Obama’s libtard supporters would no doubt dismiss such theories as “Conservative wing nuttery”.They’d probably say the same about some of the very telling questions posed by MSher1 below my last piece on this subject:

1. His father was a radical in Kenya. The best friend of his maternal grandfather, who raised him, was an avowed communist. We have no information on his mother or stepfather. Not his fault who his ancestors are, but children of communists tend to be communists. Candidate Obama certainly used the word “redistribution.” Continual references to tax cuts for 95% or some such percentage of the population, when only about 30% or some such percentage pay taxes certainly means redistribution. What are his beliefs?

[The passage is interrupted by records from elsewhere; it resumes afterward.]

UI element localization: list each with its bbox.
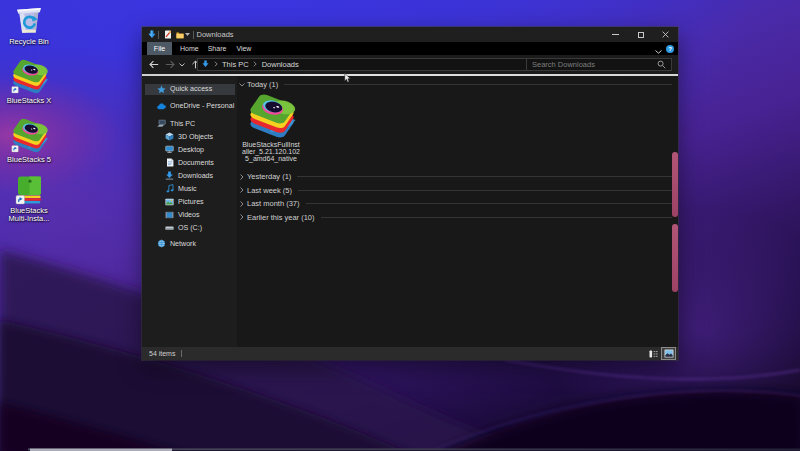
group-rule bbox=[321, 217, 672, 218]
recycle-bin-icon bbox=[13, 4, 45, 36]
file-item-bluestacks-installer[interactable]: BlueStacksFullInst aller_5.21.120.102 5_… bbox=[238, 92, 304, 162]
sidebar-item-label: Network bbox=[170, 240, 196, 248]
expand-group-icon[interactable] bbox=[237, 187, 247, 193]
sidebar-item-desktop[interactable]: Desktop bbox=[142, 144, 237, 155]
titlebar-separator bbox=[158, 31, 159, 39]
back-button[interactable] bbox=[149, 60, 159, 69]
sidebar-item-label: Documents bbox=[178, 159, 214, 167]
sidebar-item-label: Videos bbox=[178, 211, 200, 219]
file-name-label: BlueStacksFullInst aller_5.21.120.102 5_… bbox=[238, 142, 304, 162]
details-view-button[interactable] bbox=[646, 347, 661, 360]
breadcrumb-this-pc[interactable]: This PC bbox=[222, 60, 249, 69]
search-icon[interactable] bbox=[657, 60, 666, 69]
minimize-glyph bbox=[612, 34, 619, 35]
sidebar-item-onedrive[interactable]: OneDrive - Personal bbox=[142, 101, 237, 112]
tab-view[interactable]: View bbox=[236, 42, 251, 55]
bluestacks-5-icon bbox=[11, 117, 48, 154]
qat-properties-icon[interactable] bbox=[164, 30, 172, 39]
group-header-today[interactable]: Today (1) bbox=[237, 79, 672, 90]
expand-group-icon[interactable] bbox=[237, 174, 247, 180]
desktop-icon-bluestacks-multi[interactable]: BlueStacksMulti-Insta... bbox=[0, 175, 58, 223]
group-rule bbox=[306, 203, 672, 204]
breadcrumb-chevron bbox=[249, 61, 262, 67]
desktop-icon-label: BlueStacksMulti-Insta... bbox=[0, 207, 58, 223]
recent-locations-icon[interactable] bbox=[179, 63, 185, 67]
onedrive-cloud-icon bbox=[157, 102, 166, 111]
desktop-icon-label: BlueStacks X bbox=[0, 97, 58, 105]
desktop-icon-label-line: Multi-Insta... bbox=[9, 214, 50, 223]
collapse-group-icon[interactable] bbox=[237, 83, 247, 87]
sidebar-item-documents[interactable]: Documents bbox=[142, 157, 237, 168]
qat-new-folder-icon[interactable] bbox=[176, 31, 184, 39]
maximize-glyph bbox=[638, 32, 644, 38]
expand-group-icon[interactable] bbox=[237, 214, 247, 220]
sidebar-item-videos[interactable]: Videos bbox=[142, 209, 237, 220]
group-rule bbox=[298, 190, 672, 191]
downloads-folder-icon bbox=[148, 30, 156, 39]
sidebar-item-os-c[interactable]: OS (C:) bbox=[142, 222, 237, 233]
window-title: Downloads bbox=[197, 30, 234, 39]
sidebar-item-pictures[interactable]: Pictures bbox=[142, 196, 237, 207]
group-header-yesterday[interactable]: Yesterday (1) bbox=[237, 171, 672, 182]
group-rule bbox=[284, 84, 672, 85]
group-header-earlier-this-year[interactable]: Earlier this year (10) bbox=[237, 212, 672, 223]
view-toggle-buttons bbox=[646, 347, 676, 360]
desktop-icon-bluestacks-5[interactable]: BlueStacks 5 bbox=[0, 117, 58, 164]
music-icon bbox=[165, 184, 174, 193]
wallpaper-pink-streak-bottom bbox=[672, 224, 678, 292]
items-count: 54 items bbox=[149, 350, 175, 357]
desktop-icon-label: Recycle Bin bbox=[0, 38, 58, 46]
breadcrumb: This PC Downloads bbox=[209, 60, 299, 69]
group-header-last-month[interactable]: Last month (37) bbox=[237, 198, 672, 209]
window-controls bbox=[603, 27, 678, 42]
status-bar: 54 items bbox=[142, 347, 678, 360]
pictures-icon bbox=[165, 197, 174, 206]
window-content: Quick access OneDrive - Personal This PC… bbox=[142, 76, 678, 347]
expand-group-icon[interactable] bbox=[237, 201, 247, 207]
files-pane: Today (1) BlueStacksFullInst aller_5.21.… bbox=[237, 76, 678, 347]
sidebar-item-label: 3D Objects bbox=[178, 133, 213, 141]
tab-share[interactable]: Share bbox=[208, 42, 227, 55]
window-titlebar[interactable]: Downloads bbox=[142, 27, 678, 42]
address-folder-icon bbox=[202, 60, 209, 68]
navigation-bar: This PC Downloads Search Downloads bbox=[142, 55, 678, 74]
sidebar-item-this-pc[interactable]: This PC bbox=[142, 118, 237, 129]
thumbnail-view-button[interactable] bbox=[661, 347, 676, 360]
sidebar-item-network[interactable]: Network bbox=[142, 238, 237, 249]
group-label: Earlier this year (10) bbox=[247, 213, 321, 222]
navigation-pane: Quick access OneDrive - Personal This PC… bbox=[142, 76, 237, 347]
sidebar-item-3d-objects[interactable]: 3D Objects bbox=[142, 131, 237, 142]
drive-icon bbox=[165, 223, 174, 232]
maximize-button[interactable] bbox=[628, 27, 653, 42]
bluestacks-multi-instance-icon bbox=[15, 175, 44, 205]
videos-icon bbox=[165, 210, 174, 219]
breadcrumb-chevron bbox=[209, 61, 222, 67]
network-icon bbox=[157, 239, 166, 248]
sidebar-item-music[interactable]: Music bbox=[142, 183, 237, 194]
mouse-cursor bbox=[344, 73, 352, 84]
group-label: Yesterday (1) bbox=[247, 172, 297, 181]
desktop-icon-label: BlueStacks 5 bbox=[0, 156, 58, 164]
sidebar-item-label: Desktop bbox=[178, 146, 204, 154]
group-label: Today (1) bbox=[247, 80, 284, 89]
ribbon-tab-bar: File Home Share View ? bbox=[142, 42, 678, 55]
tab-file[interactable]: File bbox=[147, 42, 172, 55]
qat-dropdown-icon[interactable] bbox=[185, 33, 190, 36]
ribbon-right-controls: ? bbox=[655, 42, 674, 55]
group-label: Last week (5) bbox=[247, 186, 298, 195]
help-icon[interactable]: ? bbox=[666, 45, 674, 53]
desktop-icon-recycle-bin[interactable]: Recycle Bin bbox=[0, 4, 58, 46]
sidebar-item-label: Music bbox=[178, 185, 197, 193]
search-box[interactable]: Search Downloads bbox=[526, 58, 672, 72]
forward-button[interactable] bbox=[165, 60, 175, 69]
documents-icon bbox=[165, 158, 174, 167]
minimize-button[interactable] bbox=[603, 27, 628, 42]
desktop-icon-bluestacks-x[interactable]: BlueStacks X bbox=[0, 58, 58, 105]
status-separator bbox=[181, 350, 182, 357]
sidebar-item-quick-access[interactable]: Quick access bbox=[145, 84, 235, 95]
tab-home[interactable]: Home bbox=[180, 42, 199, 55]
sidebar-item-downloads[interactable]: Downloads bbox=[142, 170, 237, 181]
sidebar-item-label: This PC bbox=[170, 120, 195, 128]
breadcrumb-downloads[interactable]: Downloads bbox=[262, 60, 299, 69]
group-header-last-week[interactable]: Last week (5) bbox=[237, 185, 672, 196]
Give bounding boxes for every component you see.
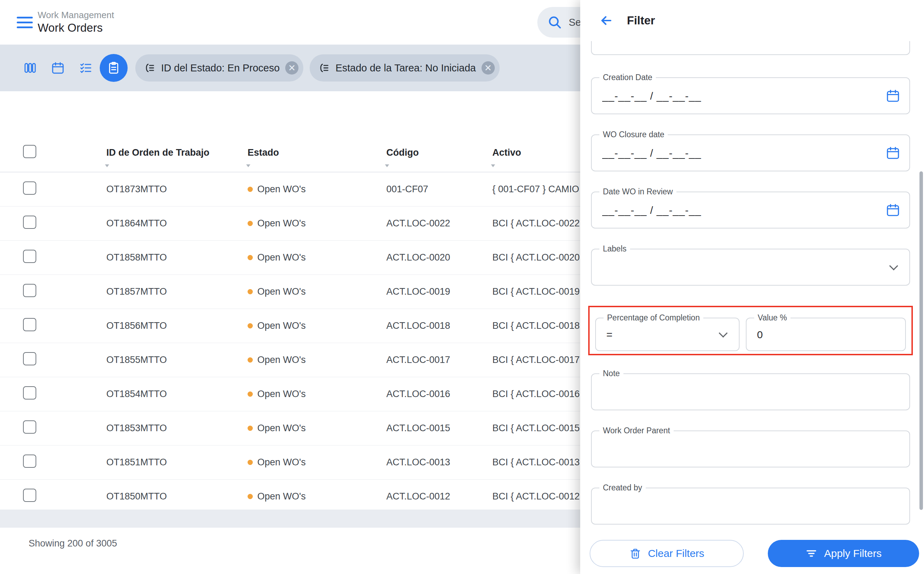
- work-orders-table: ID de Orden de Trabajo Estado Código Act…: [0, 91, 580, 574]
- note-field[interactable]: Note: [591, 374, 910, 410]
- date-wo-in-review-field[interactable]: Date WO in Review: [591, 192, 910, 229]
- work-order-parent-field[interactable]: Work Order Parent: [591, 430, 910, 467]
- calendar-icon[interactable]: [886, 146, 900, 160]
- trash-icon: [629, 547, 642, 560]
- filter-panel: Filter Creation Date WO Closure date: [580, 0, 924, 574]
- cell-status: Open WO's: [248, 389, 386, 399]
- table-row[interactable]: OT1853MTTO Open WO's ACT.LOC-0015 BCI { …: [0, 412, 580, 445]
- cell-codigo: ACT.LOC-0016: [386, 389, 492, 399]
- wo-closure-date-input[interactable]: [601, 135, 825, 171]
- cell-work-order-id: OT1855MTTO: [106, 355, 248, 365]
- chevron-down-icon[interactable]: [718, 329, 727, 337]
- cell-activo: BCI { ACT.LOC-0017: [492, 355, 580, 365]
- status-text: Open WO's: [257, 218, 306, 229]
- worklist-view-button[interactable]: [100, 54, 128, 82]
- calendar-view-button[interactable]: [44, 54, 72, 82]
- row-checkbox[interactable]: [23, 181, 36, 195]
- cell-codigo: ACT.LOC-0015: [386, 423, 492, 434]
- table-header-row: ID de Orden de Trabajo Estado Código Act…: [0, 133, 580, 172]
- row-checkbox[interactable]: [23, 284, 36, 297]
- chip-remove-icon[interactable]: ✕: [285, 61, 299, 74]
- column-header-activo[interactable]: Activo: [492, 147, 580, 158]
- table-row[interactable]: OT1850MTTO Open WO's ACT.LOC-0012 BCI { …: [0, 479, 580, 514]
- status-dot: [248, 460, 253, 465]
- column-header-estado[interactable]: Estado: [248, 147, 386, 158]
- note-input[interactable]: [601, 374, 825, 410]
- status-dot: [248, 187, 253, 192]
- cell-work-order-id: OT1857MTTO: [106, 286, 248, 297]
- panel-scrollbar[interactable]: [919, 171, 923, 510]
- cell-work-order-id: OT1850MTTO: [106, 491, 248, 502]
- cell-status: Open WO's: [248, 423, 386, 434]
- chevron-down-icon[interactable]: [889, 262, 898, 270]
- back-button[interactable]: [599, 13, 614, 28]
- table-row[interactable]: OT1854MTTO Open WO's ACT.LOC-0016 BCI { …: [0, 377, 580, 412]
- sort-icon[interactable]: [246, 164, 250, 167]
- work-order-parent-input[interactable]: [601, 431, 825, 467]
- status-text: Open WO's: [257, 355, 306, 365]
- apply-filters-button[interactable]: Apply Filters: [768, 540, 919, 567]
- wo-closure-date-field[interactable]: WO Closure date: [591, 134, 910, 171]
- row-checkbox[interactable]: [23, 420, 36, 434]
- page-title: Work Orders: [38, 21, 114, 35]
- status-text: Open WO's: [257, 491, 306, 502]
- cell-work-order-id: OT1856MTTO: [106, 320, 248, 331]
- creation-date-input[interactable]: [601, 78, 825, 114]
- horizontal-scrollbar[interactable]: [0, 509, 580, 528]
- status-dot: [248, 426, 253, 431]
- table-row[interactable]: OT1857MTTO Open WO's ACT.LOC-0019 BCI { …: [0, 275, 580, 309]
- sort-icon[interactable]: [105, 164, 109, 167]
- row-checkbox[interactable]: [23, 352, 36, 365]
- row-checkbox[interactable]: [23, 454, 36, 468]
- hamburger-menu-icon[interactable]: [17, 17, 33, 28]
- calendar-icon[interactable]: [886, 88, 900, 103]
- chip-label: Estado de la Tarea: No Iniciada: [335, 62, 476, 74]
- chip-filter-icon: [144, 62, 155, 74]
- percentage-of-completion-select[interactable]: Percentage of Completion: [595, 318, 740, 351]
- columns-view-button[interactable]: [16, 54, 44, 82]
- percentage-operator-input[interactable]: [606, 319, 707, 351]
- row-checkbox[interactable]: [23, 250, 36, 263]
- table-row[interactable]: OT1851MTTO Open WO's ACT.LOC-0013 BCI { …: [0, 445, 580, 479]
- filter-panel-footer: Clear Filters Apply Filters: [580, 533, 924, 574]
- chip-remove-icon[interactable]: ✕: [481, 61, 495, 74]
- creation-date-field[interactable]: Creation Date: [591, 77, 910, 114]
- calendar-icon[interactable]: [886, 203, 900, 218]
- cell-status: Open WO's: [248, 218, 386, 229]
- column-header-id[interactable]: ID de Orden de Trabajo: [106, 147, 248, 158]
- sort-icon[interactable]: [491, 164, 495, 167]
- row-checkbox[interactable]: [23, 489, 36, 502]
- row-checkbox[interactable]: [23, 318, 36, 331]
- row-checkbox[interactable]: [23, 216, 36, 229]
- filter-chip-estado[interactable]: ID del Estado: En Proceso ✕: [135, 54, 303, 82]
- checklist-icon: [79, 61, 93, 75]
- value-percent-field[interactable]: Value %: [746, 318, 906, 351]
- checklist-view-button[interactable]: [72, 54, 100, 82]
- value-percent-input[interactable]: [756, 319, 869, 351]
- status-text: Open WO's: [257, 423, 306, 434]
- table-row[interactable]: OT1864MTTO Open WO's ACT.LOC-0022 BCI { …: [0, 207, 580, 241]
- chip-label: ID del Estado: En Proceso: [161, 62, 280, 74]
- table-row[interactable]: OT1855MTTO Open WO's ACT.LOC-0017 BCI { …: [0, 343, 580, 377]
- clear-filters-button[interactable]: Clear Filters: [590, 540, 744, 567]
- column-header-codigo[interactable]: Código: [386, 147, 492, 158]
- table-row[interactable]: OT1856MTTO Open WO's ACT.LOC-0018 BCI { …: [0, 309, 580, 343]
- labels-select[interactable]: Labels: [591, 249, 910, 285]
- apply-filters-label: Apply Filters: [824, 547, 881, 559]
- table-row[interactable]: OT1873MTTO Open WO's 001-CF07 { 001-CF07…: [0, 172, 580, 207]
- partial-field-above: [591, 41, 910, 55]
- table-row[interactable]: OT1858MTTO Open WO's ACT.LOC-0020 BCI { …: [0, 241, 580, 275]
- row-checkbox[interactable]: [23, 386, 36, 399]
- created-by-field[interactable]: Created by: [591, 487, 910, 525]
- cell-work-order-id: OT1858MTTO: [106, 252, 248, 263]
- cell-work-order-id: OT1851MTTO: [106, 457, 248, 468]
- cell-work-order-id: OT1854MTTO: [106, 389, 248, 399]
- sort-icon[interactable]: [385, 164, 389, 167]
- date-wo-in-review-input[interactable]: [601, 192, 825, 229]
- columns-icon: [23, 61, 37, 75]
- filter-chip-tarea[interactable]: Estado de la Tarea: No Iniciada ✕: [310, 54, 500, 82]
- chip-filter-icon: [318, 62, 330, 74]
- cell-work-order-id: OT1873MTTO: [106, 184, 248, 195]
- created-by-input[interactable]: [601, 488, 825, 525]
- select-all-checkbox[interactable]: [23, 145, 36, 158]
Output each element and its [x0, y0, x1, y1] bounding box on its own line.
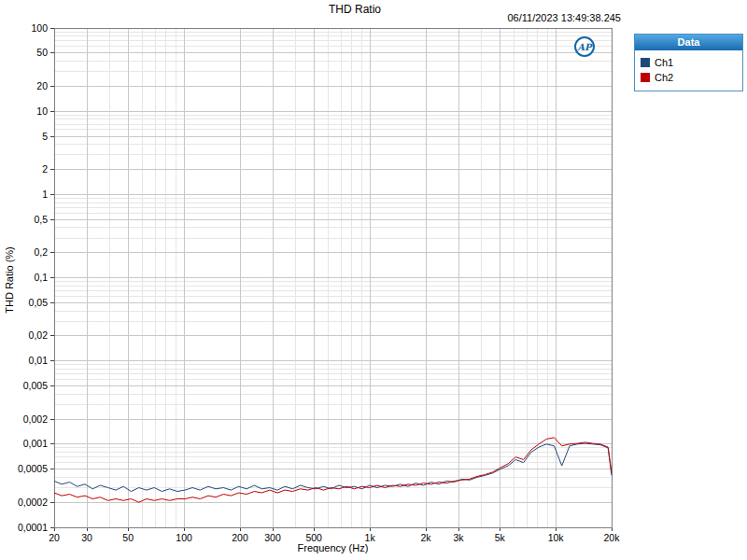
- y-tick-label: 0,02: [29, 329, 49, 341]
- legend-item-ch1[interactable]: Ch1: [641, 55, 737, 70]
- series-ch2-trace: [54, 438, 612, 502]
- legend-item-ch2-label: Ch2: [655, 72, 673, 83]
- legend-item-ch1-label: Ch1: [655, 57, 673, 68]
- y-tick-label: 0,05: [29, 297, 49, 308]
- y-tick-label: 0,2: [34, 246, 48, 258]
- legend-item-ch2[interactable]: Ch2: [641, 70, 737, 85]
- ap-logo-text: AP: [577, 42, 591, 52]
- ch2-color-swatch: [641, 73, 650, 82]
- y-tick-label: 50: [36, 47, 48, 58]
- y-tick-label: 0,001: [23, 438, 48, 449]
- legend-header: Data: [635, 35, 742, 50]
- y-tick-label: 1: [42, 189, 48, 200]
- ap-logo: AP: [574, 36, 595, 57]
- y-axis-label: THD Ratio (%): [4, 246, 15, 314]
- y-tick-label: 100: [31, 22, 48, 34]
- y-tick-label: 0,0002: [18, 497, 48, 508]
- y-tick-label: 5: [42, 131, 48, 142]
- series-ch1-trace: [54, 443, 612, 491]
- legend-panel: Data Ch1 Ch2: [634, 34, 743, 91]
- ch1-color-swatch: [641, 58, 650, 67]
- y-tick-label: 0,005: [23, 380, 48, 391]
- timestamp: 06/11/2023 13:49:38.245: [507, 12, 621, 23]
- y-tick-label: 0,5: [34, 214, 48, 225]
- y-tick-label: 20: [36, 80, 48, 91]
- y-tick-label: 0,0005: [18, 463, 48, 474]
- y-tick-label: 0,1: [34, 272, 48, 283]
- y-tick-label: 0,0001: [18, 522, 48, 533]
- y-tick-label: 0,01: [29, 355, 49, 366]
- y-tick-label: 2: [42, 163, 48, 175]
- y-tick-label: 10: [36, 105, 48, 117]
- graph-panel: 2030501002003005001k2k3k5k10k20k10050201…: [0, 0, 747, 560]
- legend-body: Ch1 Ch2: [635, 50, 742, 91]
- x-axis-label: Frequency (Hz): [54, 542, 612, 553]
- y-tick-label: 0,002: [23, 413, 48, 425]
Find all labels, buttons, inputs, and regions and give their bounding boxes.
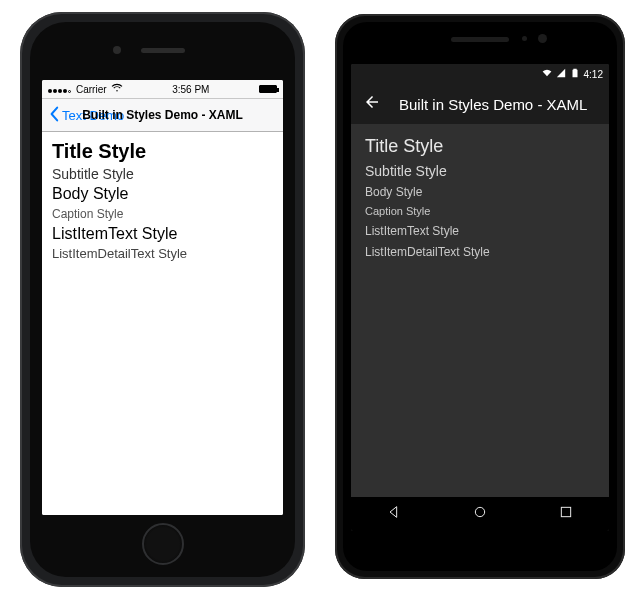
nav-recent-button[interactable] — [558, 504, 574, 524]
ios-clock: 3:56 PM — [172, 84, 209, 95]
ios-status-bar: Carrier 3:56 PM — [42, 80, 283, 98]
android-content-area: Title Style Subtitle Style Body Style Ca… — [351, 124, 609, 497]
label-listitemdetailtext-style: ListItemDetailText Style — [52, 246, 273, 261]
label-caption-style: Caption Style — [52, 207, 273, 221]
android-device-frame: 4:12 Built in Styles Demo - XAML Title S… — [335, 14, 625, 579]
android-system-nav-bar — [351, 497, 609, 531]
label-body-style: Body Style — [52, 185, 273, 203]
iphone-device-frame: Carrier 3:56 PM Text Demo Built i — [20, 12, 305, 587]
android-body: 4:12 Built in Styles Demo - XAML Title S… — [343, 22, 617, 571]
nav-home-button[interactable] — [472, 504, 488, 524]
wifi-icon — [542, 68, 552, 80]
back-button[interactable] — [363, 93, 381, 115]
svg-rect-1 — [561, 507, 570, 516]
ios-screen: Carrier 3:56 PM Text Demo Built i — [42, 80, 283, 515]
android-status-bar: 4:12 — [351, 64, 609, 84]
label-caption-style: Caption Style — [365, 205, 595, 217]
android-clock: 4:12 — [584, 69, 603, 80]
chevron-left-icon — [48, 106, 60, 125]
earpiece-speaker — [141, 48, 185, 53]
wifi-icon — [111, 83, 123, 95]
label-body-style: Body Style — [365, 185, 595, 199]
label-subtitle-style: Subtitle Style — [365, 163, 595, 179]
proximity-sensor-icon — [522, 36, 527, 41]
label-title-style: Title Style — [365, 136, 595, 157]
front-camera-icon — [113, 46, 121, 54]
nav-back-button[interactable] — [386, 504, 402, 524]
ios-status-right — [259, 85, 277, 93]
label-listitemtext-style: ListItemText Style — [52, 225, 273, 243]
earpiece-speaker — [451, 37, 509, 42]
battery-icon — [570, 68, 580, 80]
label-listitemtext-style: ListItemText Style — [365, 224, 595, 238]
signal-dots-icon — [48, 84, 72, 95]
ios-status-left: Carrier — [48, 83, 123, 95]
back-button-label: Text Demo — [62, 108, 124, 123]
label-title-style: Title Style — [52, 140, 273, 163]
ios-content-area: Title Style Subtitle Style Body Style Ca… — [42, 132, 283, 515]
label-listitemdetailtext-style: ListItemDetailText Style — [365, 245, 595, 259]
iphone-body: Carrier 3:56 PM Text Demo Built i — [30, 22, 295, 577]
arrow-left-icon — [363, 93, 381, 115]
android-page-title: Built in Styles Demo - XAML — [399, 96, 587, 113]
front-camera-icon — [538, 34, 547, 43]
battery-icon — [259, 85, 277, 93]
home-button[interactable] — [142, 523, 184, 565]
svg-point-0 — [475, 507, 484, 516]
android-screen: 4:12 Built in Styles Demo - XAML Title S… — [351, 64, 609, 531]
back-button[interactable]: Text Demo — [48, 106, 124, 125]
label-subtitle-style: Subtitle Style — [52, 166, 273, 182]
ios-nav-bar: Text Demo Built in Styles Demo - XAML — [42, 98, 283, 132]
carrier-label: Carrier — [76, 84, 107, 95]
signal-icon — [556, 68, 566, 80]
android-toolbar: Built in Styles Demo - XAML — [351, 84, 609, 124]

No one has asked.
2. Speaking of family, what has happened to his Kenyan aunt who turned out to be living illegally in the U.S. in publicly funded housing? How is it that family-man Obama didn’t know about his aunt, and millionaire Obama wasn’t financially helping her?
3. Speaking of millionaire Obama, the millions supposedly come from book sales. (We won’t bother with his obscure financial dealings with Tony Resko, who has close links with people who were lobbyists for Iraq. Neither the financial dealings or Resko’s links to Iraq have been investigated.) But let’s go back to the books. Two of them published before he was a national figure. Now how did that happen? Not so easy, as an unknown, to get books published. And, before he was a national figure, who actually bought the books? Any chance that those who had been “mentoring” (i.e., grooming) him got those publishing contracts and arranged purchases of copies as a way of getting money to him?
4. There has never been a discussion of why he spent a year in Pakistan as a young man, how he got there, what passport he used and what he did while there. Without details of that trip, he would never get a basic security clearance.
5. Speaking of young man Obama and those who have been “mentoring” (i.e., grooming) him. He started college at Occidental, a not prestigious school. By his own admission, he was a poor student there. Yet somehow he transferred to a Columbia, a very prestigious university. Lateral transfers of bad students from a small-time school to a big-time elite university doesn’t happen, unless someone influential makes it happen. Who made that happen? Who had identified Obama as worth helping so early in his life, and why? No one has ever asked.
6. Obama’s early career as a “community organizer” has never been explored. Who did he organize to do what? The press has never asked. The one thing known is that he was a lawyer to the group ACORN – oddly enough, a group very involved in registering voters and now involved in numerous scandals regarding voter and other kinds of fraud. Oh, ACORN is funded with federal funds. There was going to be a Congressional investigation of ACORN, then it was scrubbed. No explanation.

There are plenty more questions where those came from – scroll down below the blog and have a look.

Call me a Right-wing nut, but I reckon the Manchurian Candidate has got some answering to do.